A crítica aborda privilégios como camarins, salas reservadas e atendimentos diferenciados. Zé Bruno defende redução de barreiras entre líder e fiéis, defendendo maior proximidade e igualdade. A visão dele é a de que tais práticas favorecem uma atuação centrada no espetáculo em detrimento da essência da fé.
A prática pessoal de simplicidade ganhou destaque no relato dele. Em sua igreja, ele não dispõe de camarim, estaciona o carro longe quando não há vaga, enfrenta filas na cantina e compra o ingresso para eventos, contrastando com a imagem de liderança servida.

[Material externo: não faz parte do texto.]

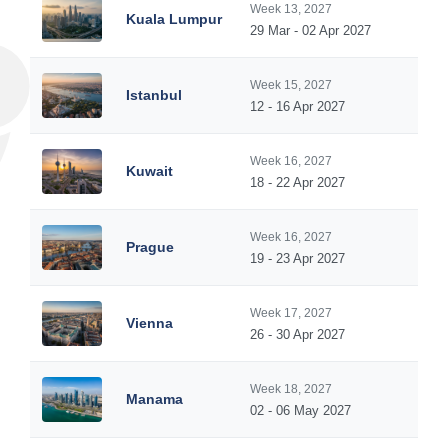
Week 13, 2027
Kuala Lumpur
29 Mar - 02 Apr 2027
Week 15, 2027
Istanbul
12 - 16 Apr 2027
Week 16, 2027
Kuwait
18 - 22 Apr 2027
Week 16, 2027
Prague
19 - 23 Apr 2027
Week 17, 2027
Vienna
26 - 30 Apr 2027
Week 18, 2027
Manama
02 - 06 May 2027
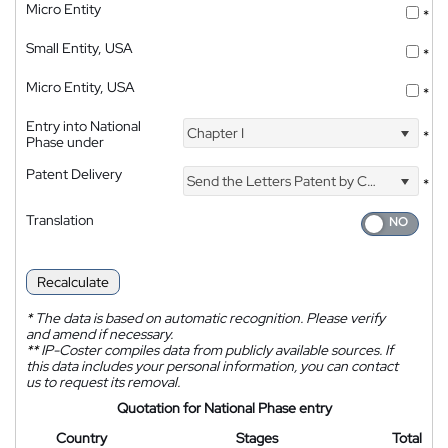
Micro Entity
*
Small Entity, USA
*
Micro Entity, USA
*
Entry into National
Chapter I
*
Phase under
Patent Delivery
Send the Letters Patent by Courier
*
Translation
Recalculate
*
The data is based on automatic recognition. Please verify
and amend if necessary.
**
IP-Coster compiles data from publicly available sources. If
this data includes your personal information, you can contact
us to request its removal.
Quotation for National Phase entry
Country
Stages
Total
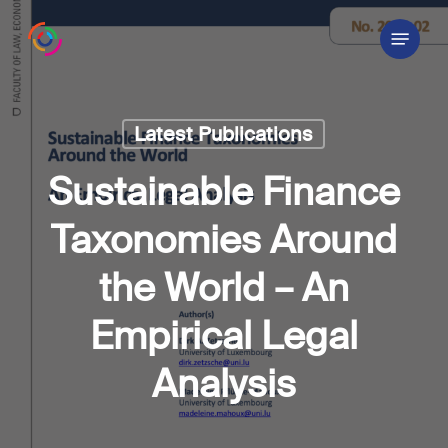
Skip
Menu
to
main
content
Latest Publications
Sustainable Finance
Taxonomies Around
the World – An
Empirical Legal
Analysis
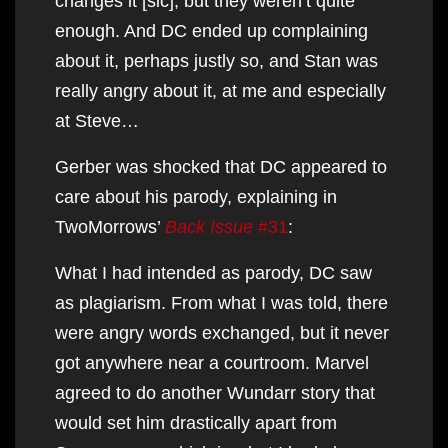
changes it [sic], but they weren’t quite
enough. And DC ended up complaining
about it, perhaps justly so, and Stan was
really angry about it, at me and especially
at Steve…
Gerber was shocked that DC appeared to
care about his parody, explaining in
TwoMorrows’
Back Issue
#31
:
What I had intended as parody, DC saw
as plagiarism. From what I was told, there
were angry words exchanged, but it never
got anywhere near a courtroom. Marvel
agreed to do another Wundarr story that
would set him drastically apart from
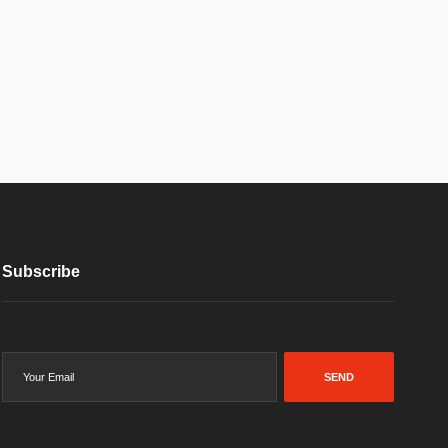
Subscribe
SEND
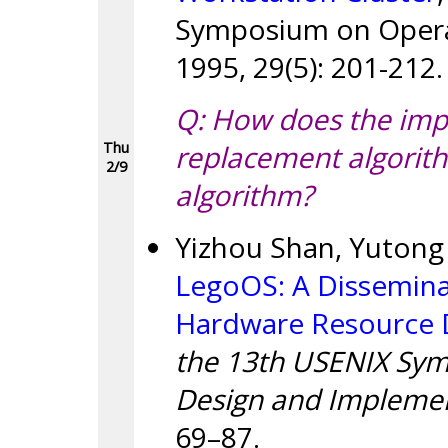
Symposium on Operat
1995, 29(5): 201-212.
Q: How does the imp
replacement algorit
Thu
2/9
algorithm?
Yizhou Shan, Yutong 
LegoOS: A Dissemina
Hardware Resource 
the 13th USENIX Sy
Design and Implemen
69–87.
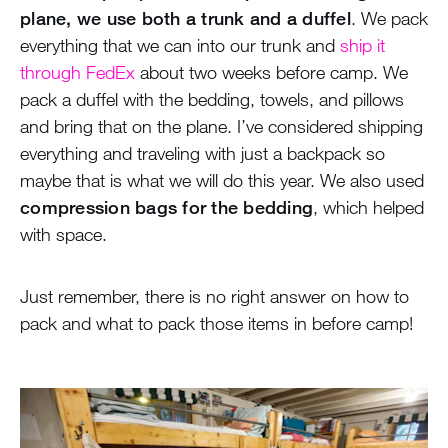
plane, we use both a trunk and a duffel
. We pack
everything that we can into our trunk and
ship it
through FedEx
about two weeks before camp. We
pack a duffel with the bedding, towels, and pillows
and bring that on the plane. I’ve considered shipping
everything and traveling with just a backpack so
maybe that is what we will do this year. We also used
compression bags for the bedding
, which helped
with space.
Just remember, there is no right answer on how to
pack and what to pack those items in before camp!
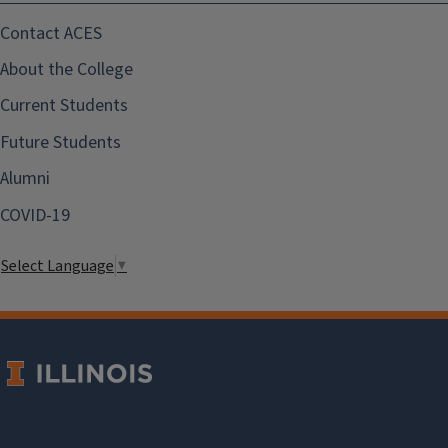
Contact ACES
About the College
Current Students
Future Students
Alumni
COVID-19
Select Language
▼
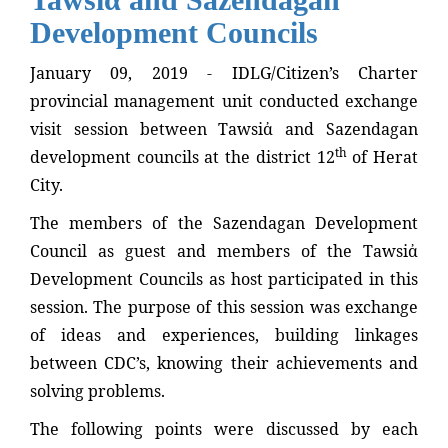
Development Councils
January 09, 2019 - IDLG/Citizen’s Charter
provincial management unit conducted exchange
visit session between Tawsiἀ and Sazendagan
th
development councils at the district 12
of Herat
City.
The members of the Sazendagan Development
Council as guest and members of the Tawsiἀ
Development Councils as host participated in this
session. The purpose of this session was exchange
of ideas and experiences, building linkages
between CDC’s, knowing their achievements and
solving problems.
The following points were discussed by each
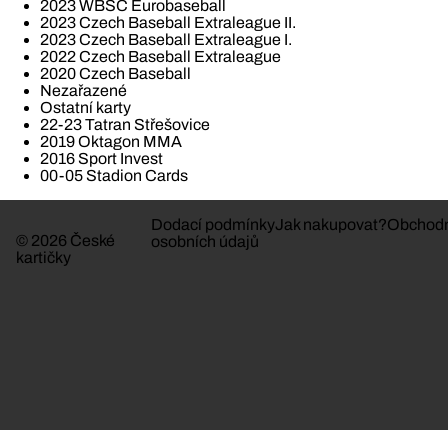
2023 WBSC Eurobaseball
2023 Czech Baseball Extraleague II.
2023 Czech Baseball Extraleague I.
2022 Czech Baseball Extraleague
2020 Czech Baseball
Nezařazené
Ostatní karty
22-23 Tatran Střešovice
2019 Oktagon MMA
2016 Sport Invest
00-05 Stadion Cards
Dodací podmínky
Jak nakupovat?
Obchodn
© 2026 České
osobních údajů
kartičky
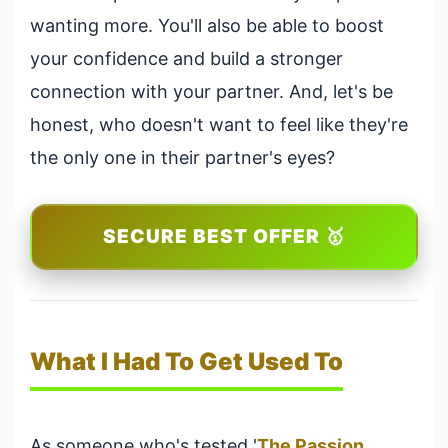
wanting more. You'll also be able to boost
your confidence and build a stronger
connection with your partner. And, let's be
honest, who doesn't want to feel like they're
the only one in their partner's eyes?
SECURE BEST OFFER 🥇
What I Had To Get Used To
As someone who's tested '
The Passion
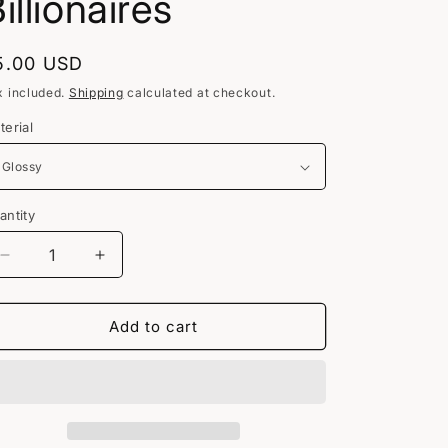
illionaires
egular
5.00 USD
rice
x included.
Shipping
calculated at checkout.
terial
antity
Decrease
Increase
quantity
quantity
for
for
No
No
Add to cart
Ethical
Ethical
Billionaires
Billionaires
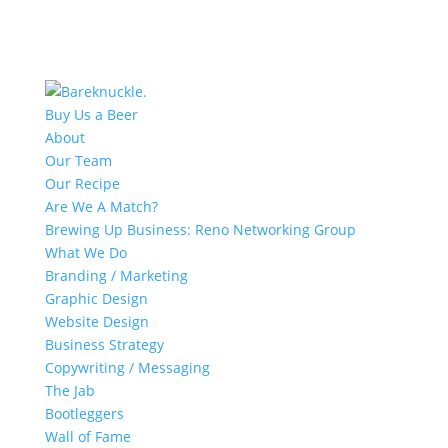
Buy Us a Beer
About
Our Team
Our Recipe
Are We A Match?
Brewing Up Business: Reno Networking Group
What We Do
Branding / Marketing
Graphic Design
Website Design
Business Strategy
Copywriting / Messaging
The Jab
Bootleggers
Wall of Fame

A prática pessoal de simplicidade
Essa experiência é apresentada como exemplo para desconstruir a imagem de líder distante. O pastor sustenta que as bolhas de poder dificultam a transformação de fiéis e estimulam uma cultura de bajulação, não de fé autêntica.
Impacto no discurso público
Zé Bruno aponta que a fé não deve ser tratada como empreendimento e que o foco precisa recuar de estruturas institucionais luxuosas. Ele reconhece que o estilo direto pode atrair críticas online, mas afirma buscar a verdade e a proximidade com a comunidade.